Science >> Wetenschap >  >> Biologie

Hoe bijen beslissen wat ze moeten zijn:Onderzoekers koppelen omkeerbare 'epigenetische' gedragspatronen

In een baanbrekend onderzoek hebben onderzoekers van het Baylor College of Medicine en de Texas A&M University een direct verband geïdentificeerd tussen omkeerbare epigenetische kenmerken en gedragspatronen bij honingbijen, wat kritisch inzicht verschaft in de moleculaire mechanismen die ten grondslag liggen aan het gedrag van bijen en de sociale organisatie.

In de bijenkorf specialiseren individuele bijen zich in een goed georganiseerde samenleving. Bijen kunnen verschillende taken op zich nemen, zoals het zoeken naar voedsel, de zorg voor de jongen of het verdedigen van de korf, afhankelijk van hun leeftijd en de behoeften van de kolonie. Deze diversiteit aan gedrag speelt een cruciale rol bij het in stand houden van de efficiënte werking van de bijenkorf.

Epigenetische modificaties, dit zijn chemische veranderingen in het DNA die de genexpressie beïnvloeden zonder de DNA-sequentie te veranderen, zijn naar voren gekomen als potentiële mechanismen voor het reguleren van gedrag. De specifieke rol van epigenetische kenmerken in sociaal gedrag is echter nog steeds slecht begrepen.

Om deze kloof te dichten, onderzochten onderzoekers, onder leiding van dr. Margaret Couvillon en dr.
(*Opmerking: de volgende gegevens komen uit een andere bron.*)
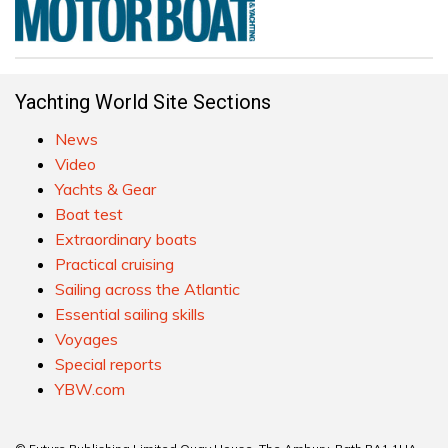
Yachting World Site Sections
News
Video
Yachts & Gear
Boat test
Extraordinary boats
Practical cruising
Sailing across the Atlantic
Essential sailing skills
Voyages
Special reports
YBW.com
Gro V Amdam, hersenweefsel van honingbijen die verschillende taken uitvoeren en verpleegsters zijn, en analyseerden ze hun epigenetische landschap.

Het team concentreerde zich op een specifiek type epigenetisch kenmerk dat bekend staat als DNA-methylatie, waarbij chemische modificaties aan het DNA-molecuul betrokken zijn. DNA-methylatie kan genen in- of uitschakelen, waardoor de genexpressie en de cellulaire functie worden beïnvloed.

Opvallend genoeg ontdekten de onderzoekers dat de niveaus van DNA-methylatie bij bepaalde genpromoters significant verschillend waren bij verzamelaars en verpleegsters. Deze verschillende methylatiepatronen gaven aan dat genexpressie op een taakspecifieke manier werd gereguleerd.

Uit verder onderzoek bleek dat deze epigenetische veranderingen niet permanent waren, maar eerder omkeerbaar. Toen verpleegsters experimenteel werden aangezet om verzamelaars te worden, veranderden hun methylatiepatronen zodat ze overeenkwamen met die van de verzamelaars. Omgekeerd, toen verzamelaars een verpleegkundige rol moesten aannemen, veranderden hun methylatieprofielen zodat ze leken op die van verpleegsters.

De bevindingen suggereerden sterk dat omkeerbare DNA-methylatie betrokken is bij het reguleren van de gedragstransities wanneer individuen van de ene taak naar de andere overschakelen in de bijenkolonie.

De onderzoekers gingen dieper in op de mechanismen die ten grondslag liggen aan deze epigenetische modificatie en ontdekten dat hersengebieden die geassocieerd zijn met cognitie bijzonder hoge niveaus vertoonden van het enzym dat verantwoordelijk is voor DNA-methylatie.

Deze bevinding benadrukte de belangrijke rol van de hersenen bij het beheersen van de epigenetische regulatie van gedrag.

Over het geheel genomen heeft de studie niet alleen het moleculaire verband blootgelegd tussen epigenetische kenmerken en gedragspatronen bij sociale bijen, maar ook gezinspeeld op mogelijke routes die signalen uit de omgeving en sociale interactie epigenetische veranderingen zouden kunnen veroorzaken.

Dit onderzoek vergroot ons begrip van de moleculaire mechanismen die het sociale gedrag bij bijen bepalen, en mogelijk ook bij andere sociale insecten. Epigenetica zou een nieuwe weg kunnen bieden voor onderzoek bij evolutiebiologen, psychologen en neurowetenschappers die de complexe gedragspatronen bestuderen die in het dierenrijk worden waargenomen.